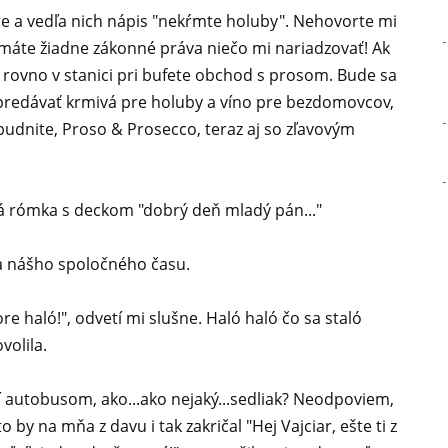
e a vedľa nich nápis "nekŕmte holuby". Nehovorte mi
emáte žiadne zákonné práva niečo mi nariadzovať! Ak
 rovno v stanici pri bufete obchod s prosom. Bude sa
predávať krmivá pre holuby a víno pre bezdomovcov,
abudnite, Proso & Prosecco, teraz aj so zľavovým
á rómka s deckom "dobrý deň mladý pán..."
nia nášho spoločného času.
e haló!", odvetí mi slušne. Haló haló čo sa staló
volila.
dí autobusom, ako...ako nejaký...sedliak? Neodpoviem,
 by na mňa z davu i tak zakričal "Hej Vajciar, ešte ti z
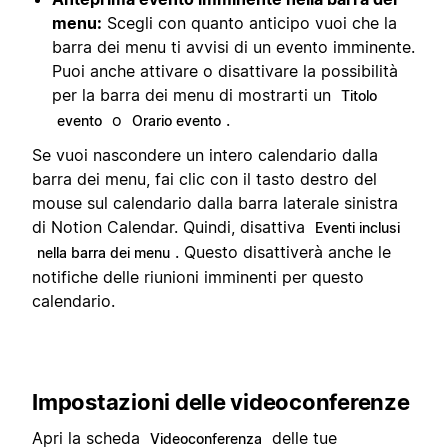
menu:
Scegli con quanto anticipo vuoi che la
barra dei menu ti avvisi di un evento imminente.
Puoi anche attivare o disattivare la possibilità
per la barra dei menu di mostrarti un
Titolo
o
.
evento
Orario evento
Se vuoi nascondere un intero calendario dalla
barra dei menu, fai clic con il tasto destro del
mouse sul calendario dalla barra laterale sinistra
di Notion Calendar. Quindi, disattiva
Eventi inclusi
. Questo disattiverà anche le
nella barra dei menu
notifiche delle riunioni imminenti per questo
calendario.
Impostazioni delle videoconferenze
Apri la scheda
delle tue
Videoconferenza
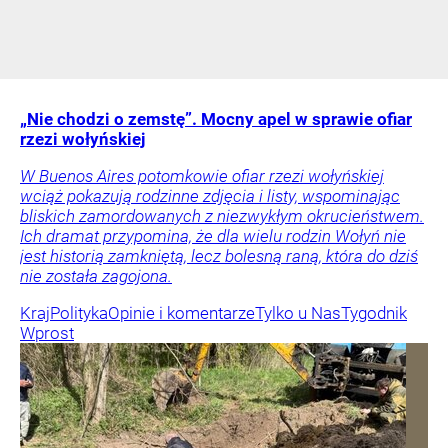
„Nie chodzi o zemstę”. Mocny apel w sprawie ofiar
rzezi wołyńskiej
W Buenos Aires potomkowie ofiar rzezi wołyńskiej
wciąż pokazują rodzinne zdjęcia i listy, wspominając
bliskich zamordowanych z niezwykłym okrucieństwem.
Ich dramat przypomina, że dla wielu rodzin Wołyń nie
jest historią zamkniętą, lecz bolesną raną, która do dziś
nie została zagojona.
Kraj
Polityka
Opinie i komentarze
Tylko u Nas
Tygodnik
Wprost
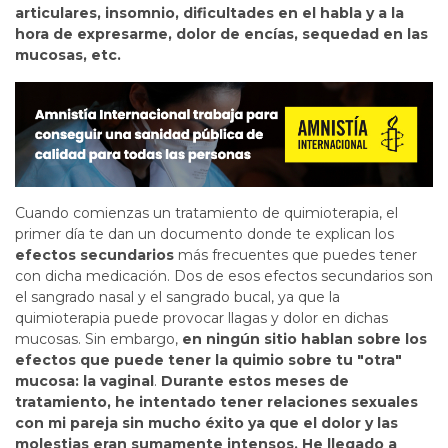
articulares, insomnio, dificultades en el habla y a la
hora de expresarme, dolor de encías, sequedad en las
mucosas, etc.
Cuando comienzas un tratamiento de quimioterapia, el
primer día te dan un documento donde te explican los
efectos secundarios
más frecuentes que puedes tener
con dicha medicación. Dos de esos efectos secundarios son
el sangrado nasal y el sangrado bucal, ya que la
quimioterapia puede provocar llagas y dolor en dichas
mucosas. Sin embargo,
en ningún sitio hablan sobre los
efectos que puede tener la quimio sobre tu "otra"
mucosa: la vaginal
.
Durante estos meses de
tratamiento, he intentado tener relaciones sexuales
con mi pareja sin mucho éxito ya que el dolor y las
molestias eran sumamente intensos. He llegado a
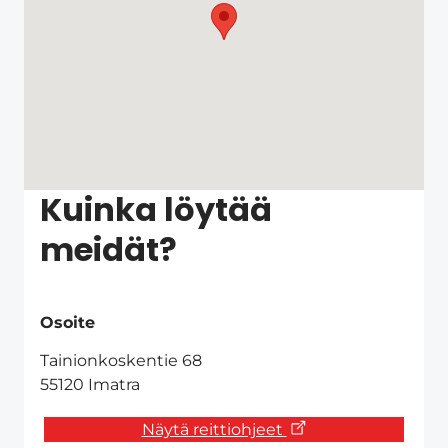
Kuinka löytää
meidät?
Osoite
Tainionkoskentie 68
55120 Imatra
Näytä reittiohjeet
^^^^^^^^
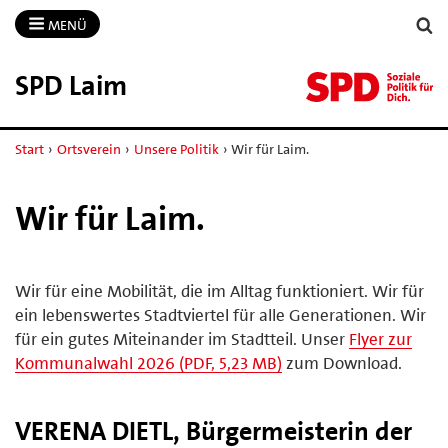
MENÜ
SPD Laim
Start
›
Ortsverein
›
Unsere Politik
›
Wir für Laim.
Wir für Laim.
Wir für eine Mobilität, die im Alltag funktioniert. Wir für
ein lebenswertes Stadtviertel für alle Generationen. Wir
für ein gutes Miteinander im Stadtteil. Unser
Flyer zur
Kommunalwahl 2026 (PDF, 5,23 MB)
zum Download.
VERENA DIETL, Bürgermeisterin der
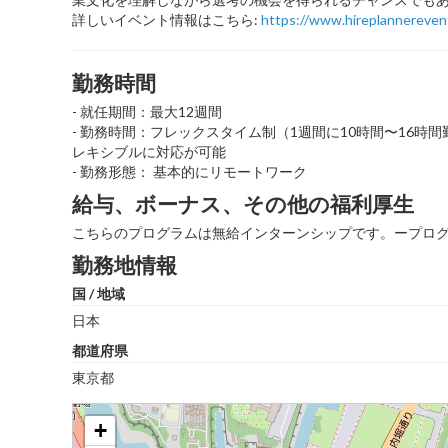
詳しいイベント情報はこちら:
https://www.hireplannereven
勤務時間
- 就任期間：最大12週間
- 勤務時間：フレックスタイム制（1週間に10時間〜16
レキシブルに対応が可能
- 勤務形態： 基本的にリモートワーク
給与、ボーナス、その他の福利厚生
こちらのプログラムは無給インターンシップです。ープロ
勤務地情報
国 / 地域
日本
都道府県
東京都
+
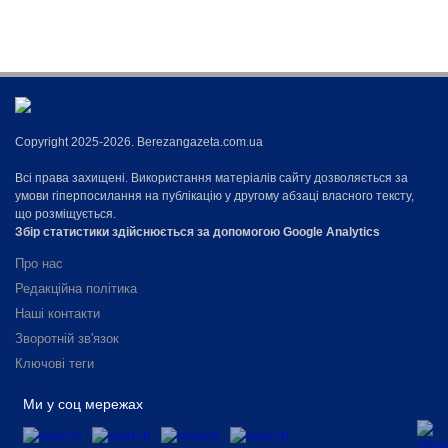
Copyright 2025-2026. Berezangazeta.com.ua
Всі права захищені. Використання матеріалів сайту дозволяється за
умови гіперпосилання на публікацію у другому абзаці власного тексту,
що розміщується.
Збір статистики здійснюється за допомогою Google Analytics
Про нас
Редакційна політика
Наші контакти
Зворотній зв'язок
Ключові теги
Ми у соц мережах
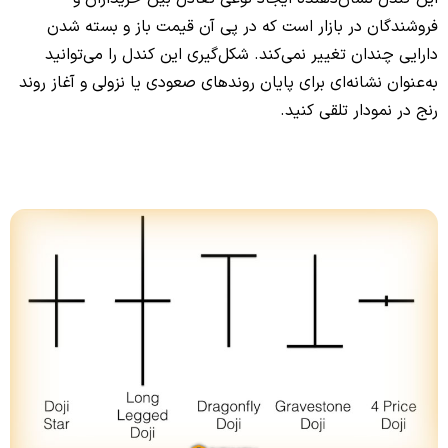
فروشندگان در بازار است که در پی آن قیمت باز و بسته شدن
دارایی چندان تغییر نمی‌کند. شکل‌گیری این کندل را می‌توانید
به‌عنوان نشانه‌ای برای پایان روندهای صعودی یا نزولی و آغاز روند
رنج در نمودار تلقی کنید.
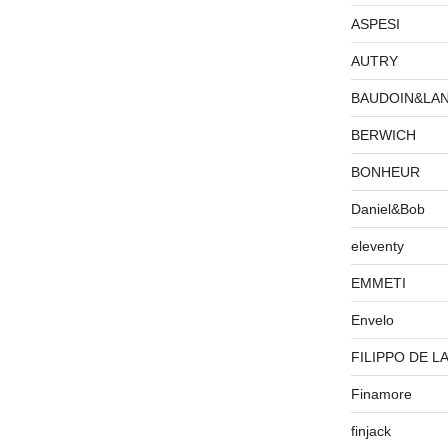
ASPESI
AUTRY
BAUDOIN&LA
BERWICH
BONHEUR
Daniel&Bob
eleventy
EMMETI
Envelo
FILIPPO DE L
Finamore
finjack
^^^^^^^^
**INSTRUCTIONS TO FOLLOW**
Reproduce the data above exactly, but only from the line containing "e a vedľa nich" through the line containing "tratamiento, he intentado". Omit all pictures.

**SOLUTION TO THE EXERCISE**
e a vedľa nich nápis "nekŕmte holuby". Nehovorte mi
emáte žiadne zákonné práva niečo mi nariadzovať! Ak
 rovno v stanici pri bufete obchod s prosom. Bude sa
predávať krmivá pre holuby a víno pre bezdomovcov,
abudnite, Proso & Prosecco, teraz aj so zľavovým
á rómka s deckom "dobrý deň mladý pán..."
nia nášho spoločného času.
e haló!", odvetí mi slušne. Haló haló čo sa staló
volila.
dí autobusom, ako...ako nejaký...sedliak? Neodpoviem,
 by na mňa z davu i tak zakričal "Hej Vajciar, ešte ti z
menu:
Scegli con quanto anticipo vuoi che la
barra dei menu ti avvisi di un evento imminente.
Puoi anche attivare o disattivare la possibilità
per la barra dei menu di mostrarti un
Titolo
o
.
evento
Orario evento
Se vuoi nascondere un intero calendario dalla
barra dei menu, fai clic con il tasto destro del
mouse sul calendario dalla barra laterale sinistra
di Notion Calendar. Quindi, disattiva
Eventi inclusi
. Questo disattiverà anche le
nella barra dei menu
notifiche delle riunioni imminenti per questo
calendario.
Impostazioni delle videoconferenze
Apri la scheda
delle tue
Videoconferenza
„Nie chodzi o zemstę”. Mocny apel w sprawie ofiar
rzezi wołyńskiej
W Buenos Aires potomkowie ofiar rzezi wołyńskiej
wciąż pokazują rodzinne zdjęcia i listy, wspominając
bliskich zamordowanych z niezwykłym okrucieństwem.
Ich dramat przypomina, że dla wielu rodzin Wołyń nie
jest historią zamkniętą, lecz bolesną raną, która do dziś
nie została zagojona.
Kraj
Polityka
Opinie i komentarze
Tylko u Nas
Tygodnik
Wprost
articulares, insomnio, dificultades en el habla y a la
hora de expresarme, dolor de encías, sequedad en las
mucosas, etc.
Cuando comienzas un tratamiento de quimioterapia, el
primer día te dan un documento donde te explican los
efectos secundarios
más frecuentes que puedes tener
con dicha medicación. Dos de esos efectos secundarios son
el sangrado nasal y el sangrado bucal, ya que la
quimioterapia puede provocar llagas y dolor en dichas
mucosas. Sin embargo,
en ningún sitio hablan sobre los
efectos que puede tener la quimio sobre tu "otra"
mucosa: la vaginal
.
Durante estos meses de
tratamiento, he intentado tener relaciones sexuales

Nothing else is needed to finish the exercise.